The next critical step is to introduce copy-on-write since the parent and child processes share all of the virtual memory in user space, but need to separate them when writing. This means that all valid PTEs in the parent and child page table are temporarily marked as read-only. Whoever tries to write will trigger the page fault. In the Page Fault Handler, this page will be copied. Then make the PTE point to the newly copied page, thus achieving isolation:
// Mark copy-on-write: increase copy-on-write ref count. for (int j = 0; j < 1024; j++) { pte_t* crt_pte = (pte_t*)(PAGE_TABLES_VIRTUAL + i * PAGE_SIZE) + j; pte_t* new_pte = (pte_t*)copied_page_table + j; if (! new_pte->present) { continue; } crt_pte->rw = 0; new_pte->rw = 0; int32 cow_refs = change_cow_frame_refcount(new_pte->frame, 1); }Copy-on-write exception handling
When a copy-on-write page fault is triggered, the page fault handler will have to handle the problem. The page fault handler will have to handle the problem.

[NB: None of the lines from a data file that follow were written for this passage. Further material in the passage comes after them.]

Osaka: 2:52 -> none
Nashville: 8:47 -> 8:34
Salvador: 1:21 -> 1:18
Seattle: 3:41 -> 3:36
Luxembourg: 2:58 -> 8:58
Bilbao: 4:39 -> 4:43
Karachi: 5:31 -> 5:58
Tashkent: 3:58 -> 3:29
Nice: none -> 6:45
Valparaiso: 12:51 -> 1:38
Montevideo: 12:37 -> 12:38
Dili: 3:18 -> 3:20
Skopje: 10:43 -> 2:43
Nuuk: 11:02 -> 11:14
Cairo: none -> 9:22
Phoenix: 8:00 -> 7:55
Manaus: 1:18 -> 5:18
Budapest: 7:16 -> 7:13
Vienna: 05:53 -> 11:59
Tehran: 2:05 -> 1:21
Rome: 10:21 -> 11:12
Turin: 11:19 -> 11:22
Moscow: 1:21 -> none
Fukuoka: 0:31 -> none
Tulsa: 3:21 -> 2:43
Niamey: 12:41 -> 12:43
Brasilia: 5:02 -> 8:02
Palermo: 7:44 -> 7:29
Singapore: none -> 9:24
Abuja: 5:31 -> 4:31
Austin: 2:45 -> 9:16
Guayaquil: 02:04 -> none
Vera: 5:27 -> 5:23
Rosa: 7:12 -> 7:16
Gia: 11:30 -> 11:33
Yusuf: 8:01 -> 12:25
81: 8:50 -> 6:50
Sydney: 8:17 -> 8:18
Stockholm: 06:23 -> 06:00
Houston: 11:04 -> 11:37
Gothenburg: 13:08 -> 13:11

Note that this type of page fault occurs when:
if (pte->present && ! pte->rw && is_write)That is, the page is mapped, but is marked as read-only, and the operation that is currently causing the page fault is a write operation.
We use a global hash table that holds how many times the frame has been forked, i.e. how many processes it is currently shared by. Every time we do copy-on-write, we decrement its reference count by one. If there are still references, we need to copy. Rw = true; rw = true; rw = true; rw = true; rw = true;
int32 cow_refs = change_cow_frame_refcount(pte->frame, -1);
if (cow_refs > 0) {
// Allocate a new frame for 'copy' on write.
frame = allocate_phy_frame();
void* copy_page = (void*)COPIED_PAGE_VADDR;
map_page_with_frame_impl((uint32)copy_page, frame);
memcpy(copy_page,
(void*)(virtual_addr / PAGE_SIZE * PAGE_SIZE),
PAGE_SIZE);
pte->frame = frame;
pte->rw = 1;
release_pages((uint32)copy_page, 1, false);
} else {
pte->rw = 1;
}conclusion
This article is just the beginning of Process, which mainly defines the basic data structure of Process and realizes the memory management function of Process, which is also one of the most important responsibilities of Process in this project. In the next few articles we’ll start to actually create the process, and we’ll run it by loading the user executable from disk, the classic combination of fork + exec system calls.